Using the COPY command to load from Amazon S3
Use the COPY command to load a table in parallel from data files on Amazon S3. You can specify the files to be loaded by using an Amazon S3 object prefix or by using a manifest file.
The syntax to specify the files to be loaded by using a prefix is as follows:
COPY <table_name> FROM 's3://<bucket_name>/<object_prefix>' authorization;
The manifest file is a JSON-formatted file that lists the data files to be loaded. The syntax to specify the files to be loaded by using a manifest file is as follows:
COPY <table_name> FROM 's3://<bucket_name>/<manifest_file>' authorization MANIFEST;
The table to be loaded must already exist in the database. For information about creating a table, see CREATE TABLE in the SQL Reference.
The values for authorization provide the Amazon authorization Amazon Redshift needs to access the Amazon S3 objects. For information about required permissions, see IAM permissions for COPY, UNLOAD, and CREATE LIBRARY. The preferred method for authentication is to specify the IAM_ROLE parameter and provide the Amazon Resource Name (ARN) for an IAM role with the necessary permissions. For more information, see Role-based access control .
To authenticate using the IAM_ROLE parameter, replace
<aws-account-id>
and
<role-name>
as shown in the following syntax.
IAM_ROLE 'arn:aws:iam::
<aws-account-id>
:role/<role-name>
'
The following example shows authentication using an IAM role.
COPY customer FROM 's3://amzn-s3-demo-bucket/mydata' IAM_ROLE 'arn:aws:iam::0123456789012:role/MyRedshiftRole';
For more information about other authorization options, see Authorization parameters
If you want to validate your data without actually loading the table, use the NOLOAD option with the COPY command.
The following example shows the first few rows of a pipe-delimited data in a file
named venue.txt
.
1|Toyota Park|Bridgeview|IL|0 2|Columbus Crew Stadium|Columbus|OH|0 3|RFK Stadium|Washington|DC|0
Before uploading the file to Amazon S3, split the file into multiple files so that the COPY command can load it using parallel processing.

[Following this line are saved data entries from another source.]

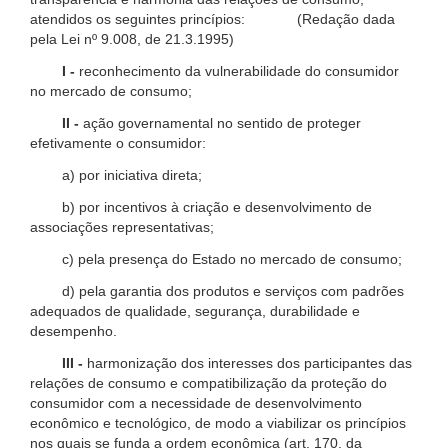
atendidos os seguintes princípios: (Redação dada
pela Lei nº 9.008, de 21.3.1995)
I -
reconhecimento da vulnerabilidade do consumidor
no mercado de consumo;
II -
ação governamental no sentido de proteger
efetivamente o consumidor:
a) por iniciativa direta;
b) por incentivos à criação e desenvolvimento de
associações representativas;
c) pela presença do Estado no mercado de consumo;
d) pela garantia dos produtos e serviços com padrões
adequados de qualidade, segurança, durabilidade e
desempenho.
III -
harmonização dos interesses dos participantes das
relações de consumo e compatibilização da proteção do
consumidor com a necessidade de desenvolvimento
econômico e tecnológico, de modo a viabilizar os princípios
nos quais se funda a ordem econômica (art. 170, da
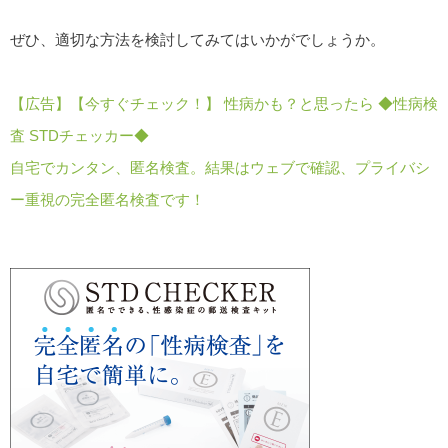
ぜひ、適切な方法を検討してみてはいかがでしょうか。
【広告】【今すぐチェック！】 性病かも？と思ったら ◆性病検
査 STDチェッカー◆
自宅でカンタン、匿名検査。結果はウェブで確認、プライバシ
ー重視の完全匿名検査です！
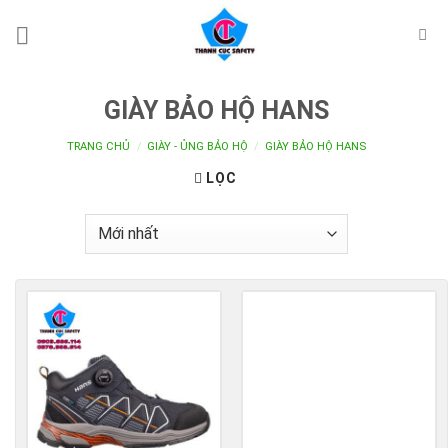
Skip
to
content
GIÀY BẢO HỘ HANS
TRANG CHỦ
/
GIÀY - ỦNG BẢO HỘ
/
GIÀY BẢO HỘ HANS
LỌC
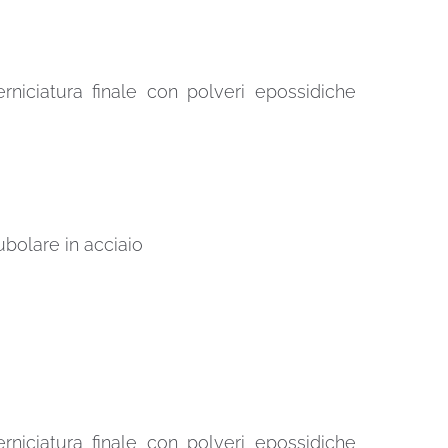
erniciatura finale con polveri epossidiche
ubolare in acciaio
erniciatura finale con polveri epossidiche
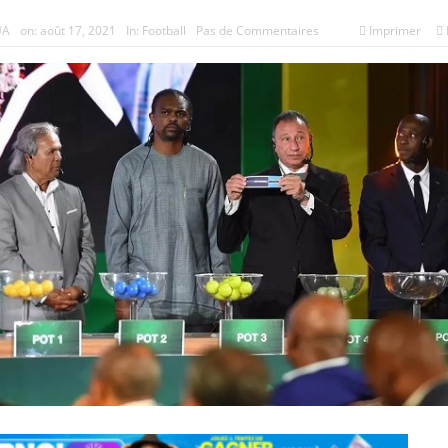
UA
on:
août 17, 2021
In:
Football
Pas de Commentaires
Imprimer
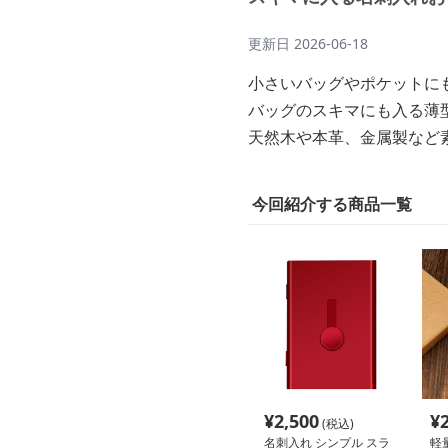
更新日
2026-06-18
小さいバッグやポケットに
バッグのスキマにも入る薄
天然木や本革、金属製など
今回紹介する商品一覧
¥
2,500
¥
(税込)
名刺入れ シンプル スラ
軽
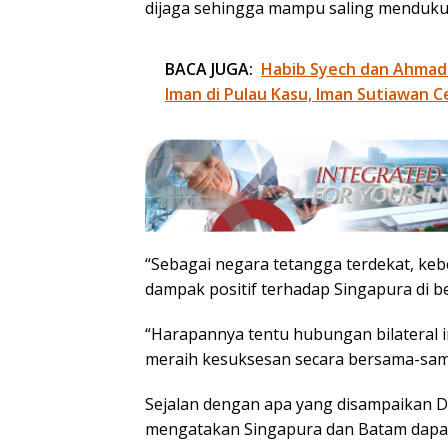
dijaga sehingga mampu saling menduku
BACA JUGA:
Habib Syech dan Ahmad
Iman di Pulau Kasu, Iman Sutiawan C
“Sebagai negara tetangga terdekat, k
dampak positif terhadap Singapura di be
“Harapannya tentu hubungan bilateral i
meraih kesuksesan secara bersama-sama
Sejalan dengan apa yang disampaikan 
mengatakan Singapura dan Batam dap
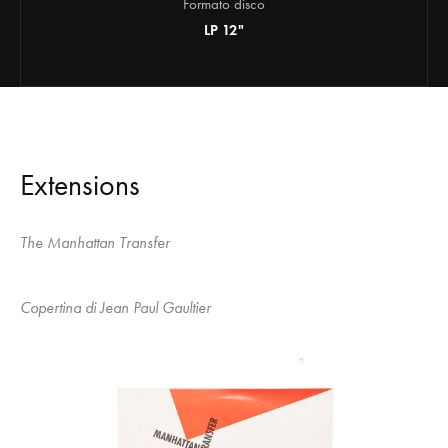
Formato disco
LP 12"
Extensions
The Manhattan Transfer
Copertina di Jean Paul Gaultier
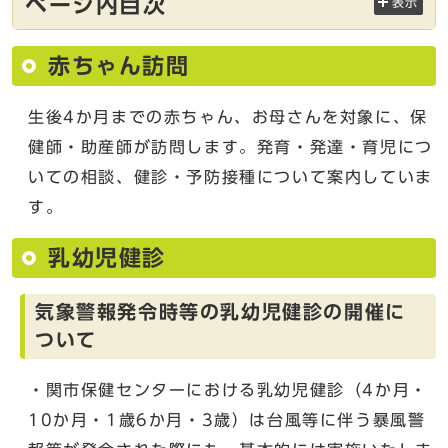
ページ内目次
表示
赤ちゃん訪問
生後4か月までの赤ちゃん、お母さんを対象に、保
健師・助産師が訪問します。発育・発達・育児につ
いての相談、健診・予防接種について案内していま
す。
乳幼児健診
気象警報発令時等の乳幼児健診の開催に
ついて
・関市保健センターにおける乳幼児健診（4か月・
10か月・1歳6か月・3歳）は台風等に伴う暴風警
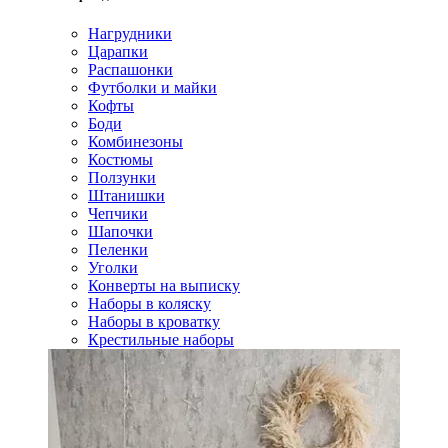
Нагрудники
Царапки
Распашонки
Футболки и майки
Кофты
Боди
Комбинезоны
Костюмы
Ползунки
Штанишки
Чепчики
Шапочки
Пеленки
Уголки
Конверты на выписку
Наборы в коляску
Наборы в кроватку
Крестильные наборы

The number of files should be a multiple of the number of slices in your cluster. Split your load data files so that the files are about equal size, between 1 MB and 1 GB after compression. For more information, see Loading data from compressed and uncompressed files.
For example, the venue.txt
file might be split into four files, as
follows:
venue.txt.1 venue.txt.2 venue.txt.3 venue.txt.4
The following COPY command loads the VENUE table using the pipe-delimited data in
the data files with the prefix 'venue' in the Amazon S3 bucket amzn-s3-demo-bucket
.
Note
The Amazon S3 bucket amzn-s3-demo-bucket
in the following examples does not exist.
For sample COPY commands that use real data in an existing Amazon S3 bucket, see Load sample data.
COPY venue FROM 's3://amzn-s3-demo-bucket/venue' IAM_ROLE 'arn:aws:iam::0123456789012:role/MyRedshiftRole' DELIMITER '|';
If no Amazon S3 objects with the key prefix 'venue' exist, the load fails.